人材のスキルを可視化する「レーダーチャート」の罠
第3回では、時代に合わせた新たなOJT 自走できるデジマ人材を育む三つのポイントについてお話してきました。
人材育成の現場では「必要なスキル」が個々に規定されているかと思います。しかしそれは、本人が規定したものではなく、会社の誰かが規定したものではないでしょうか。仮に直属の上長が規定してしまうと、必要なスキルは、理想論となってしまいがちです。現状の提供役務に必要なスキルに比べ、身に着けて欲しいスキルに多くを求めてしまうからです。今回は人材のスキルを可視化する際にありがちな問題点や、本当に必要なスキルを選択するために使うべき成熟度可視化の新たな方法、その活用方法を説明していきます。
先述の通り、多くの組織において上司は、直属の部下に大きな期待を寄せ、“背伸び”をさせてしまう傾向にあります。その上、理想的な人物像になるために必要なスキルを規定し、成長の度合いをレーダーチャートで可視化しようとします。
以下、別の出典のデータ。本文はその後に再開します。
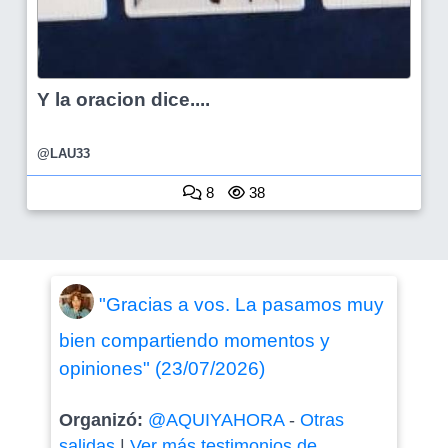
Y la oracion dice....
@LAU33
8
38
"Gracias a vos. La pasamos muy
bien compartiendo momentos y
opiniones" (23/07/2026)
Organizó:
@AQUIYAHORA
-
Otras
salidas
|
Ver más testimonios de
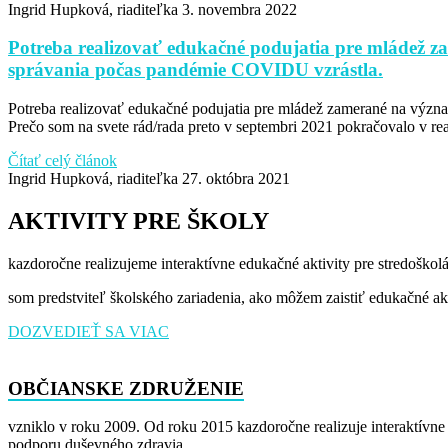
Ingrid Hupková, riaditeľka
3. novembra 2022
Potreba realizovať edukačné podujatia pre mládež z
správania počas pandémie COVIDU vzrástla.
Potreba realizovať edukačné podujatia pre mládež zamerané na výz
Prečo som na svete rád/rada preto v septembri 2021 pokračovalo v real
Čítať celý článok
Ingrid Hupková, riaditeľka
27. októbra 2021
AKTIVITY PRE ŠKOLY
kazdoročne realizujeme interaktívne edukačné aktivity pre stredoško
som predstviteľ školského zariadenia, ako môžem zaistiť edukačné akt
DOZVEDIEŤ SA VIAC
OBČIANSKE ZDRUŽENIE
vzniklo v roku 2009. Od roku 2015 kazdoročne realizuje interaktívne
podporu duševného zdravia.​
実際、スキルを視覚化するレーダーチャートは、自身の成果や成績、習得したスキルの変化を把握する上では非常に便利です。しかし、人材育成の場面では、このレーダーチャートに落とし穴があります。それは、「足りないスキル」を埋めることに意識が向いてしまうことです。
デジマ人材には、プランニング、データ解析、テクノロジーツール理解力などの「専門スキル」から、コミュニケーション能力、プレゼンテーション能力、業務推進力などの「ビジネススキル」まで多岐にわたってスキルが必要になってしまいます。そんなデジマ組織において、メンバー全員のスキルをチャートで可視化すると当然ながら凸凹なものになります。本来、その凸凹さがチームにとっては良い影響を与えるものです。しかし、スキルをレーダーチャート化してしまうと、多くの上司は「バランス型の人材を育てなければ」という感情が湧いてしまい、その結果、メンバー個人が目指すべきスキル選択を見誤ってしまうのです。では、そうならないためにはどうすればよいのでしょうか。
星取表でチームメンバー全員のスキルを可視化
まず行うべきなのは、スキルのレーダーチャート化をやめ、新たな「視覚化指標を作ること」です。ここでお勧めするのは「星取表」です。星取表は基本的に、縦軸にメンバーの名前、横軸にスキルを記載し、各人のスキルの成熟度を3~5段階の評価で記入するものです。今回は、◎がマネージャークラス、〇がクライアントの前で十分な説明が可能、△が経験はあるがヘルプが必要、-が未経験という設定にしました。今後習得したい、成長させたい領域は、レベルの横に↑を付けて、色帯を引きます。こうしてできあがったのが図1です。
星取表のメリットは、チーム全員のスキルセットが一目かつ全員にわかることです。この星取表をチーム全体で必要となる提供価値を踏まえて活用すると、各メンバーがチームで業務を遂行する際に必要なスキルが見えてくるようになります。